▶ **What to produce**
The reply should consist of every entry, repeated exactly.

▶ **Data in this exercise**

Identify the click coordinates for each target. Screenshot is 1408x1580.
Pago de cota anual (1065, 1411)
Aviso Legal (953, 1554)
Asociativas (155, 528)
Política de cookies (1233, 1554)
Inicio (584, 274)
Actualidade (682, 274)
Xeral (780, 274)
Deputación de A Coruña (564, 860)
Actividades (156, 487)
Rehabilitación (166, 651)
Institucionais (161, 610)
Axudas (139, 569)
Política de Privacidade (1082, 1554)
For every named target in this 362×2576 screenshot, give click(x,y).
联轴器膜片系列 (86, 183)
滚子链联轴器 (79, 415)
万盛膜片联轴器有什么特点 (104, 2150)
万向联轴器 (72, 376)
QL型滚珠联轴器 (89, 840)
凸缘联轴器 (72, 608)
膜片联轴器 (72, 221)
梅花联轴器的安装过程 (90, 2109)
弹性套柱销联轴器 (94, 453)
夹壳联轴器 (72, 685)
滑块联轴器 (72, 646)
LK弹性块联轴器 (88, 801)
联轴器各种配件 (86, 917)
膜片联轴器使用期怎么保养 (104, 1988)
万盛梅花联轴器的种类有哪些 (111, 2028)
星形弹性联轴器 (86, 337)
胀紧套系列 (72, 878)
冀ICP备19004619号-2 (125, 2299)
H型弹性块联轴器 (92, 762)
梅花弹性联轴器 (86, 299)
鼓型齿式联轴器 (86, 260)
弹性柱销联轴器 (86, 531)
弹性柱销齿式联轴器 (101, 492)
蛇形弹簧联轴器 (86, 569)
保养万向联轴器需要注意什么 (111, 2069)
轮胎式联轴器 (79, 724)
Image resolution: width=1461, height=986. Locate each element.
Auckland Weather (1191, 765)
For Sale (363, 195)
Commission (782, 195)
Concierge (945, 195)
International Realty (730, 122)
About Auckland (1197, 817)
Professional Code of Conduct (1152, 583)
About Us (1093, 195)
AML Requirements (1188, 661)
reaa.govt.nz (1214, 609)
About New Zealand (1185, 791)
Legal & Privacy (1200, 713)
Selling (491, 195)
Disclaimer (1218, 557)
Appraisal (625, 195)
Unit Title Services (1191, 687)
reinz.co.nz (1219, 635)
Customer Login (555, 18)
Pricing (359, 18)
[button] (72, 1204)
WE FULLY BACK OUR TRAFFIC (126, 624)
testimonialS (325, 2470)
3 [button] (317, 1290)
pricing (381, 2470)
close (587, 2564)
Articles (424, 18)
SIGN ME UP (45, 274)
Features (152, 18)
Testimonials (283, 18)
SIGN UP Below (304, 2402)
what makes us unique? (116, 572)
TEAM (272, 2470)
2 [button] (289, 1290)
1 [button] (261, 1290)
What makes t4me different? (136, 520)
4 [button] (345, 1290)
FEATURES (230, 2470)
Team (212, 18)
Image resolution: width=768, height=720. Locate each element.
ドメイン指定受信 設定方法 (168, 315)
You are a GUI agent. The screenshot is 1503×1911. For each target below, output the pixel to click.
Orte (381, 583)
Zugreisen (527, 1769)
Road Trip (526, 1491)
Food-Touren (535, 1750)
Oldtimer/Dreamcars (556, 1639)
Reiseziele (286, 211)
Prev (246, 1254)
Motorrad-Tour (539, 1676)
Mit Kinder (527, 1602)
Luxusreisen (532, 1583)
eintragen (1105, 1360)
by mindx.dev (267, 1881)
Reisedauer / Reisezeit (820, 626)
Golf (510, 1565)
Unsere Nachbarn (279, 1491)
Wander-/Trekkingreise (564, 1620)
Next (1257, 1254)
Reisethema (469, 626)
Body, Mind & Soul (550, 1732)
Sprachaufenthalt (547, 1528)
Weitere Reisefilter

▶ **Reply to the exercise**
Identify the click coordinates for each target. Screenshot is 1408x1580.
Pago de cota anual (1065, 1411)
Aviso Legal (953, 1554)
Asociativas (155, 528)
Política de cookies (1233, 1554)
Inicio (584, 274)
Actualidade (682, 274)
Xeral (780, 274)
Deputación de A Coruña (564, 860)
Actividades (156, 487)
Rehabilitación (166, 651)
Institucionais (161, 610)
Axudas (139, 569)
Política de Privacidade (1082, 1554)
For every named target in this 362×2576 screenshot, give click(x,y).
联轴器膜片系列 (86, 183)
滚子链联轴器 (79, 415)
万盛膜片联轴器有什么特点 (104, 2150)
万向联轴器 (72, 376)
QL型滚珠联轴器 (89, 840)
凸缘联轴器 (72, 608)
膜片联轴器 (72, 221)
梅花联轴器的安装过程 (90, 2109)
弹性套柱销联轴器 (94, 453)
夹壳联轴器 (72, 685)
滑块联轴器 (72, 646)
LK弹性块联轴器 (88, 801)
联轴器各种配件 (86, 917)
膜片联轴器使用期怎么保养 (104, 1988)
万盛梅花联轴器的种类有哪些 (111, 2028)
星形弹性联轴器 (86, 337)
胀紧套系列 (72, 878)
冀ICP备19004619号-2 (125, 2299)
H型弹性块联轴器 (92, 762)
梅花弹性联轴器 (86, 299)
鼓型齿式联轴器 (86, 260)
弹性柱销联轴器 (86, 531)
弹性柱销齿式联轴器 (101, 492)
蛇形弹簧联轴器 (86, 569)
保养万向联轴器需要注意什么 (111, 2069)
轮胎式联轴器 (79, 724)
Image resolution: width=1461, height=986. Locate each element.
Auckland Weather (1191, 765)
For Sale (363, 195)
Commission (782, 195)
Concierge (945, 195)
International Realty (730, 122)
About Auckland (1197, 817)
Professional Code of Conduct (1152, 583)
About Us (1093, 195)
AML Requirements (1188, 661)
reaa.govt.nz (1214, 609)
About New Zealand (1185, 791)
Legal & Privacy (1200, 713)
Selling (491, 195)
Disclaimer (1218, 557)
Appraisal (625, 195)
Unit Title Services (1191, 687)
reinz.co.nz (1219, 635)
Customer Login (555, 18)
Pricing (359, 18)
[button] (72, 1204)
WE FULLY BACK OUR TRAFFIC (126, 624)
testimonialS (325, 2470)
3 [button] (317, 1290)
pricing (381, 2470)
close (587, 2564)
Articles (424, 18)
SIGN ME UP (45, 274)
Features (152, 18)
Testimonials (283, 18)
SIGN UP Below (304, 2402)
what makes us unique? (116, 572)
TEAM (272, 2470)
2 [button] (289, 1290)
1 [button] (261, 1290)
What makes t4me different? (136, 520)
4 [button] (345, 1290)
FEATURES (230, 2470)
Team (212, 18)
Image resolution: width=768, height=720. Locate each element.
ドメイン指定受信 設定方法 (168, 315)
You are a GUI agent. The screenshot is 1503×1911. For each target below, output the pixel to click.
Orte (381, 583)
Zugreisen (527, 1769)
Road Trip (526, 1491)
Food-Touren (535, 1750)
Oldtimer/Dreamcars (556, 1639)
Reiseziele (286, 211)
Prev (246, 1254)
Motorrad-Tour (539, 1676)
Mit Kinder (527, 1602)
Luxusreisen (532, 1583)
eintragen (1105, 1360)
by mindx.dev (267, 1881)
Reisedauer / Reisezeit (820, 626)
Golf (510, 1565)
Unsere Nachbarn (279, 1491)
Wander-/Trekkingreise (564, 1620)
Next (1257, 1254)
Reisethema (469, 626)
Body, Mind & Soul (550, 1732)
Sprachaufenthalt (547, 1528)
Weitere Reisefilter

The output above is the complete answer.